11 Şubat 2009 Çarşamba

29 Mart yerel seçim olmaktan çıktı

Mehmet Kamış - Zaman
m.kamis@zaman.com.tr
2009-02-11
29 Mart yerel seçim olmaktan çıktı


Seçimler yaklaştıkça yolsuzluk dosyaları havada uçuşmaya başladı. Bazen incir çekirdeğini doldurmayan haberler, 'büyük yolsuzluk' diye veriliyor ve seçim yaklaştıkça muhalefetin en önemli kozu oluyor.

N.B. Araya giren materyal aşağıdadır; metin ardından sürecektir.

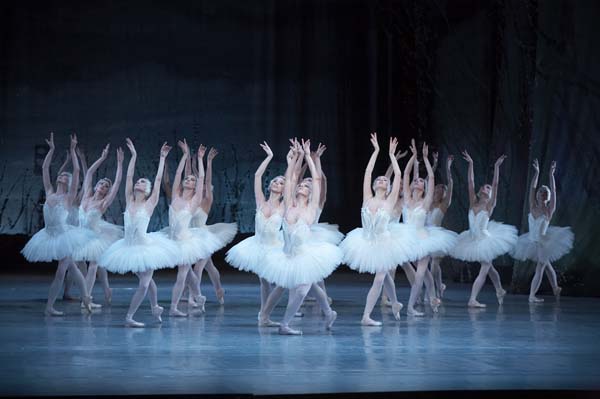 The image size is (600, 399). What are the coordinates of `smooth blue floor` in the screenshot? It's located at pyautogui.click(x=288, y=355). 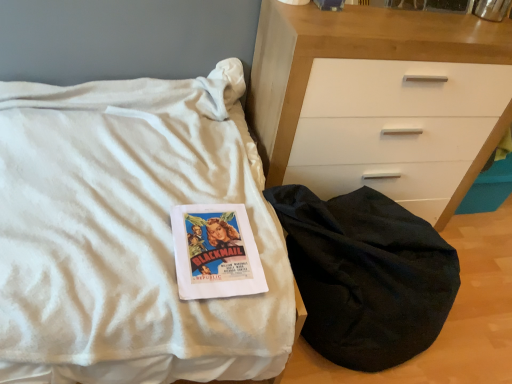 Question: Would you say white matte chest of drawers at center is to the left or to the right of black fabric sleeping bag at lower right in the picture?

Choices:
 (A) left
 (B) right

Answer: (B)

Question: Is white matte chest of drawers at center inside the boundaries of black fabric sleeping bag at lower right, or outside?

Choices:
 (A) inside
 (B) outside

Answer: (B)

Question: Which is nearer to the black fabric sleeping bag at lower right?

Choices:
 (A) white matte chest of drawers at center
 (B) white soft blanket at center

Answer: (A)

Question: Which object is the farthest from the black fabric sleeping bag at lower right?

Choices:
 (A) white soft blanket at center
 (B) white matte chest of drawers at center

Answer: (A) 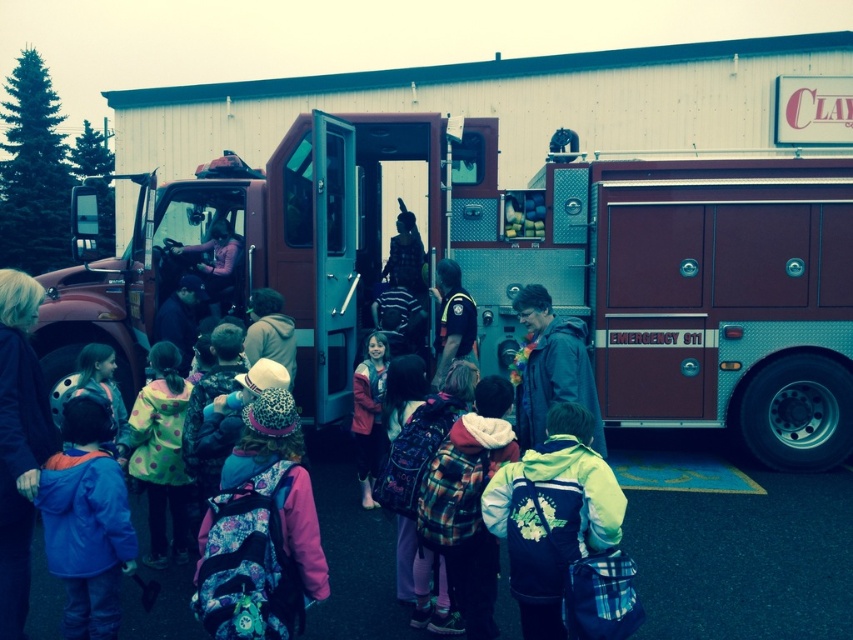 Identify the location of dark blue jacket at center. (552, 369).

The width and height of the screenshot is (853, 640). I want to click on dark blue jacket at center, so click(552, 369).

Is maroon metallic fire truck at center thinner than polka dot fabric jacket at center?

No, maroon metallic fire truck at center is not thinner than polka dot fabric jacket at center.

Can you confirm if maroon metallic fire truck at center is positioned below polka dot fabric jacket at center?

No, maroon metallic fire truck at center is not below polka dot fabric jacket at center.

What are the coordinates of `maroon metallic fire truck at center` in the screenshot? It's located at (527, 272).

Is point (107, 451) closer to viewer compared to point (595, 440)?

Yes, point (107, 451) is in front of point (595, 440).

Image resolution: width=853 pixels, height=640 pixels. I want to click on blue fleece jacket at lower left, so click(x=86, y=520). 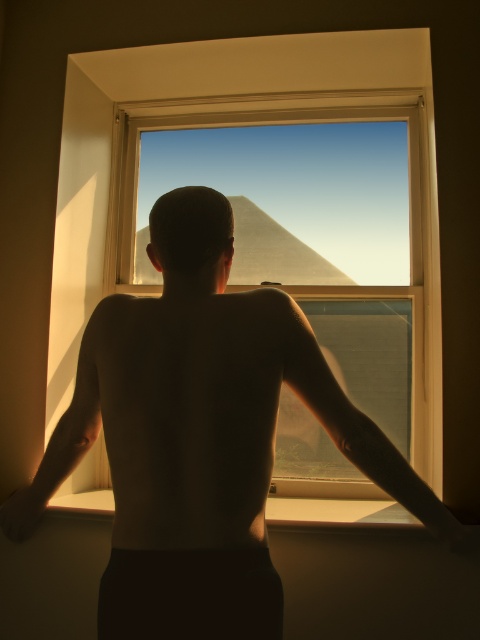 You are a photographer trying to capture the skinny bald man at center and the smooth skin at center in a single frame. Since the camera has a limited depth of field, which subject should you focus on to ensure the taller one is in sharp focus?

The skinny bald man at center is taller than smooth skin at center, so you should focus on the skinny bald man at center to ensure the taller one is in sharp focus.

You are a painter who wants to paint the scene. You have a 24 inch long brush. Can you reach from the clear glass window at center to the smooth skin at center without moving the brush?

The clear glass window at center and smooth skin at center are 29.13 inches apart from each other. Since the brush is only 24 inches long, you cannot reach the smooth skin at center from the clear glass window at center without moving the brush. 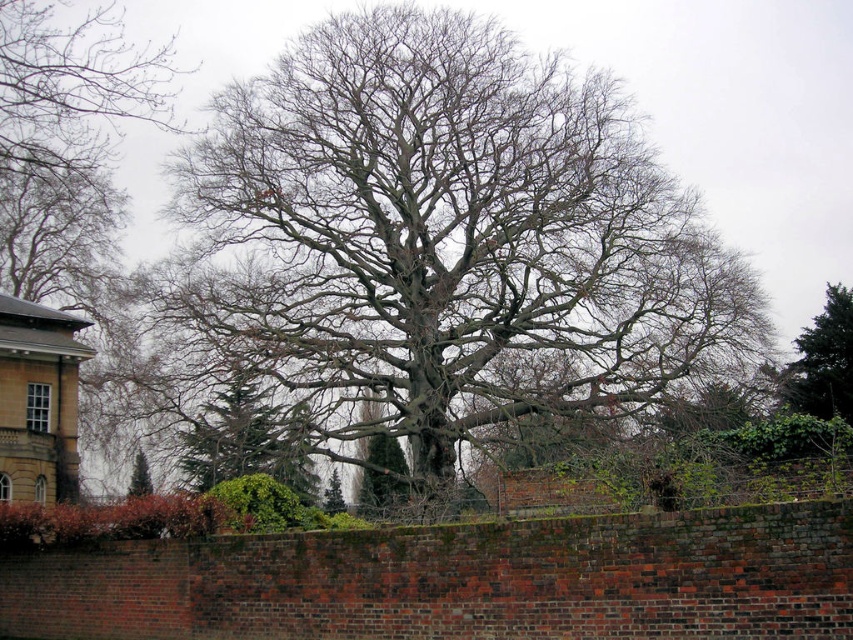 Question: Which point is closer to the camera?

Choices:
 (A) (793, 385)
 (B) (149, 476)

Answer: (A)

Question: Observing the image, what is the correct spatial positioning of bare branches at center in reference to green textured tree at center?

Choices:
 (A) above
 (B) below

Answer: (A)

Question: Estimate the real-world distances between objects in this image. Which object is closer to the green textured pine tree at center?

Choices:
 (A) green textured tree at center
 (B) bare branches at center
 (C) green leafy tree at upper right

Answer: (A)

Question: Does green textured tree at center have a larger size compared to green leafy tree at upper right?

Choices:
 (A) yes
 (B) no

Answer: (B)

Question: Is green leafy tree at upper right positioned before green textured pine tree at center?

Choices:
 (A) no
 (B) yes

Answer: (B)

Question: Which point appears closest to the camera in this image?

Choices:
 (A) (131, 483)
 (B) (434, 243)

Answer: (B) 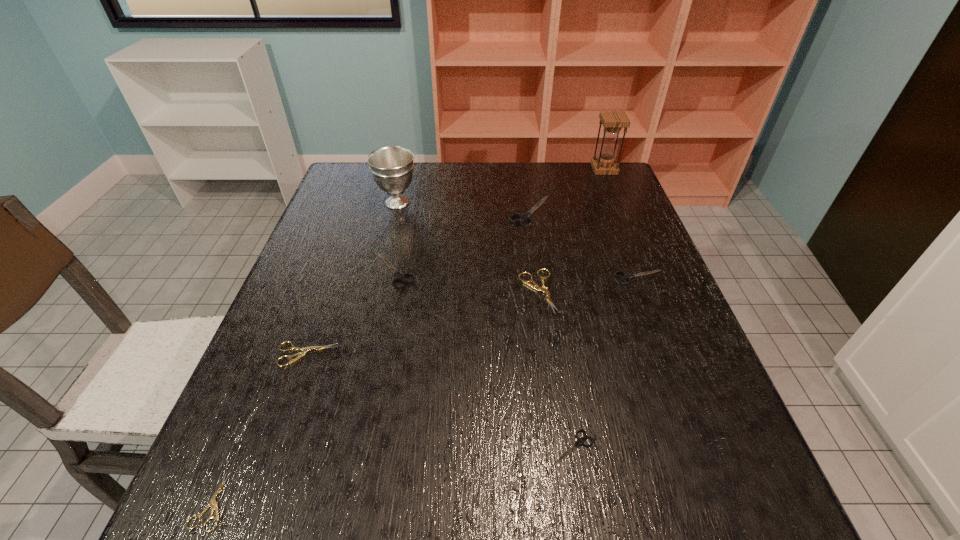 The image size is (960, 540). Identify the location of the rightmost beige shears. (535, 286).

At what (x,y) coordinates should I click in order to perform the action: click on the fifth farthest shears. Please return your answer as a coordinate pair (x, y). This screenshot has width=960, height=540. Looking at the image, I should click on (304, 350).

This screenshot has width=960, height=540. Identify the location of the second biggest beige shears. (304, 350).

Identify the location of the nearest black shears. This screenshot has height=540, width=960. (579, 441).

Locate an element on the screen. This screenshot has width=960, height=540. the second nearest object is located at coordinates (579, 441).

Locate an element on the screen. This screenshot has height=540, width=960. the shortest object is located at coordinates (212, 502).

Locate an element on the screen. The image size is (960, 540). the nearest beige shears is located at coordinates (212, 502).

At what (x,y) coordinates should I click in order to perform the action: click on free space located on the front of the farthest object. Please return your answer as a coordinate pair (x, y). Image resolution: width=960 pixels, height=540 pixels. Looking at the image, I should click on (634, 242).

I want to click on free spot located on the front of the second tallest object, so click(x=369, y=320).

What are the coordinates of `vacant area situated 0.390m on the front of the farthest black shears` in the screenshot? It's located at (548, 338). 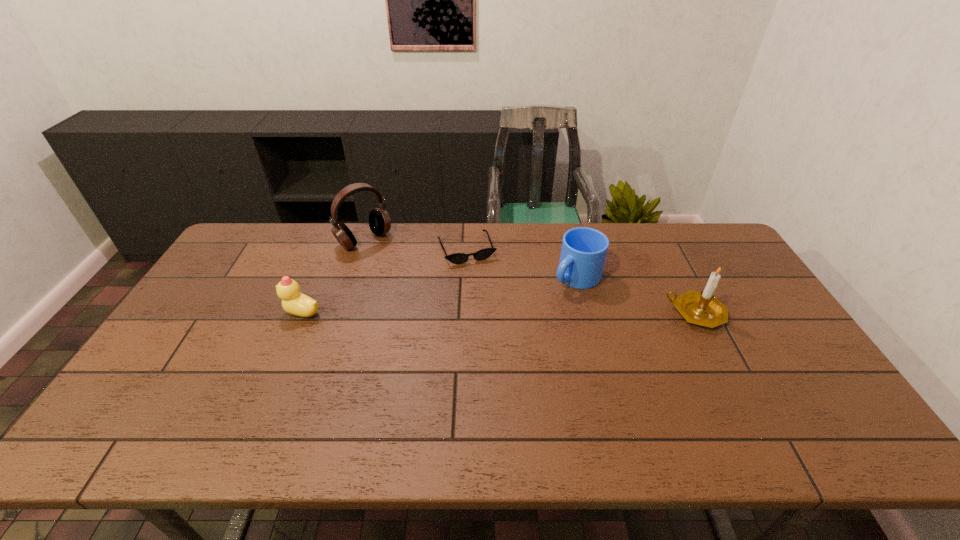 This screenshot has width=960, height=540. I want to click on free space between the tallest object and the duckling, so click(x=333, y=276).

I want to click on empty space between the fourth object from left to right and the duckling, so (x=439, y=295).

You are a GUI agent. You are given a task and a screenshot of the screen. Output one action in this format:
    pyautogui.click(x=<x>, y=<y>)
    Task: Click on the object that is the third closest to the fourth object from left to right
    Image resolution: width=960 pixels, height=540 pixels.
    Given the screenshot: What is the action you would take?
    pyautogui.click(x=379, y=220)

Find the location of `object that is the third closest one to the sunglasses`. object that is the third closest one to the sunglasses is located at coordinates (294, 302).

Where is `free space that satisfies the following two spatial constraints: 1. on the front side of the second object from right to left; 2. on the left side of the third object from right to left`? This screenshot has width=960, height=540. free space that satisfies the following two spatial constraints: 1. on the front side of the second object from right to left; 2. on the left side of the third object from right to left is located at coordinates (466, 277).

Identify the location of free space that satisfies the following two spatial constraints: 1. on the front side of the candle holder; 2. with a handle on the mug. The width and height of the screenshot is (960, 540). (586, 313).

At what (x,y) coordinates should I click in order to perform the action: click on blank space that satisfies the following two spatial constraints: 1. on the front side of the rightmost object; 2. with a handle on the tallest object. Please return your answer as a coordinate pair (x, y). Looking at the image, I should click on (340, 313). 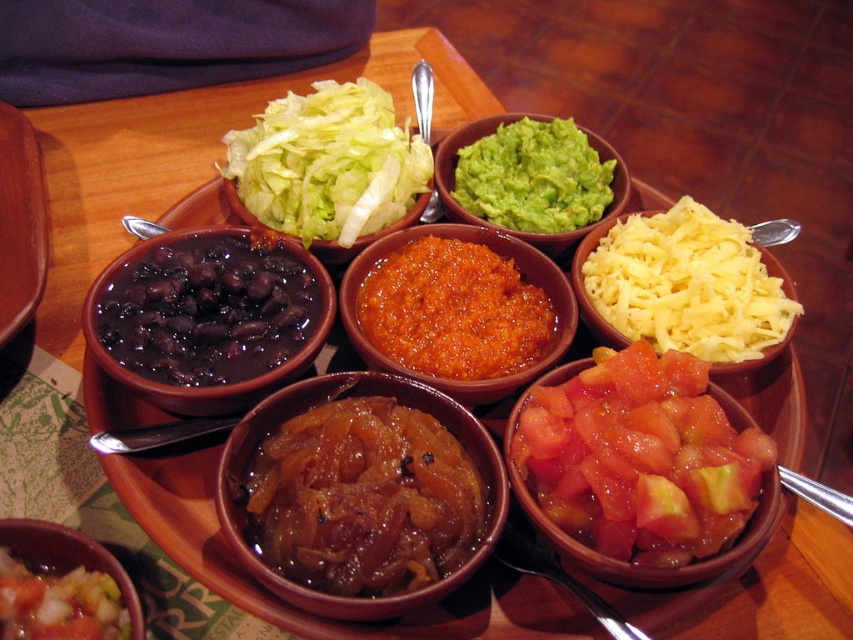 Who is more forward, [113,355] or [569,148]?

Point [113,355] is in front.

Which is more to the right, matte black beans at left or green smooth guacamole at center right?

Positioned to the right is green smooth guacamole at center right.

Which is in front, point (138, 337) or point (573, 211)?

Positioned in front is point (138, 337).

Identify the location of matte black beans at left. This screenshot has width=853, height=640. (207, 317).

How distant is orange textured salsa at center from green smooth guacamole at center right?

orange textured salsa at center and green smooth guacamole at center right are 7.03 inches apart.

Is point (480, 396) farther from viewer compared to point (518, 157)?

No, (480, 396) is closer to viewer.

Is point (552, 291) closer to camera compared to point (556, 156)?

Yes, it is.

Where is `orange textured salsa at center`? The width and height of the screenshot is (853, 640). orange textured salsa at center is located at coordinates (454, 312).

Does shiny brown bowl at center have a larger size compared to yellow shredded cheese at center right?

Actually, shiny brown bowl at center might be smaller than yellow shredded cheese at center right.

Who is more forward, (293, 464) or (743, 269)?

Point (293, 464)

Is point (345, 609) behind point (744, 246)?

No.

This screenshot has height=640, width=853. What are the coordinates of `shiny brown bowl at center` in the screenshot? It's located at (360, 488). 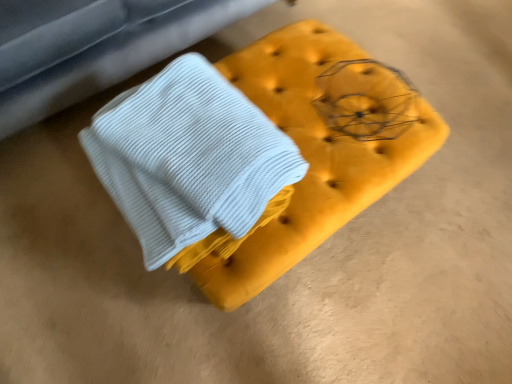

Bu haberlerin detaylarına indiğinizde, büyük çoğunluğu için 'iyi de ne var bunda?' demekten kendinizi alamıyorsunuz. Bu bilgilerin bazılarının bürokrasideki küskünlerden sızdırıldığını tahmin etmek zor değil. Seçim sürecinde beklentilerini bulamayanlar öfkesini, elinde tuttuğu ve kendince yolsuzluk olarak düşündüğü işleri diğer partililere vererek dışa vuruyor. Kendi değerinin farkına varmayan partisini cezalandırmayı deniyor.

Seçimlerdeki en büyük çekişme, hiç kuşku yok ki büyük şehirlerde olacak. Gözler İstanbul, Ankara, İzmir ve Diyarbakır'ın üzerinde. Kamuoyu yoklamaları İstanbulluların mevcut başkan Kadir Topbaş'ın çalışmalarından memnun olduğunu gösterse de CHP seçime iddialı hazırlanıyor. Ancak CHP'nin adayı Kemal Kılıçdaroğlu hâlâ şehrin sorunlarını çözecek bir başkan olmaktan çok, koltuk altında bürokrasiden sızdırılmış yolsuzluk dosyalarıyla gezen bir araştırmacıya benziyor. Başkan olacağına kendisi de inanmıyor. Belki de seçim stratejisi "hükümete ne kadar zarar verirsem yanıma kârdır" üzerine kurulu.

AK Parti için en büyük tehlike küskünler. Bu süreçte hangi sebepten olursa olsun, oyundan düşmelere müsaade edilmemesi gerekir. Kamuoyu yoklamalarında yerel seçimlerde halkın iktidara teveccüh ediyor olması AK Parti'nin işini daha da zorlaştırıyor. Unutmamak gerekir ki insanın en zayıf olduğu an kendini çok güçlü hissettiği zamandır.

Seçim sürecinde kilit partilerden birisi Saadet Partisi olacak. AK Parti ile kavgası olanların, can simidi diye sarıldıkları partilerin başında geliyor. AK Parti'den aday gösterilmeyenlerin B planı olarak tercih ettikleri parti olarak göze çarpıyor. Medya da ona büyük önem veriyor. İstanbul Büyükşehir Belediyesi başkan adaylarını Star TV ekranlarından canlı olarak açıklamaları oldukça ilginçti. Haberin başlangıcında ise; Saadet Partisi'nin bu seçimlerde ne kadar başarılı olacağı uzun uzun anlatıldı. Söz konusu haber kanalının muhtemel hesabı Saadet Partisi'nin mümkün olduğu kadar çok oy tırpanlaması üzerine kurulu. 28 Şubat sürecinde ağza alınmadık iftiralarla karaladıkları parti konusunda bugün farklı bir strateji yürütüyorlar.

Saadet Partisi'nin, küskünlerin gittiği bir parti olması kadar, bazı medya gruplarının büyük oyununda rol alması da çok yanlış. Bu anlamda Türkiye'de oynanan bütün oyunların farkında olacak birikime sahip Numan Kurtulmuş yönetiminin, bu medya gruplarının oyununa gelmeyeceğini bilmek güzel.

29 Mart, her ne kadar yerel seçim olsa da, aynı zamanda referanduma dönüştü bile. Şüphesiz mahallî adayların bölgelerindeki etkinlikleri seçimleri bir hayli etkileyecek. Ancak muhalefetin, 29 Mart seçimlerindeki genel fotoğrafı iktidarı topal hale getirmek adına kullanacağı aşikâr. Ergenekon'a sağından solundan batmışlarla tam göbeğinde olanların bütün ümidini 29 Mart seçimlerine bağladıkları kesin. Bu nedenle toplum tam bir medyatik illizyonuna tabi tutuluyor. Ellerinde televizyon ve gazeteleri olanlar her haberden bir tavşan çıkaracaklarını düşünüyorlar. Bereket ki toplum bunlara kanmıyor ve bu medya grupları kimi tutuyorsa onlar kaybediyor.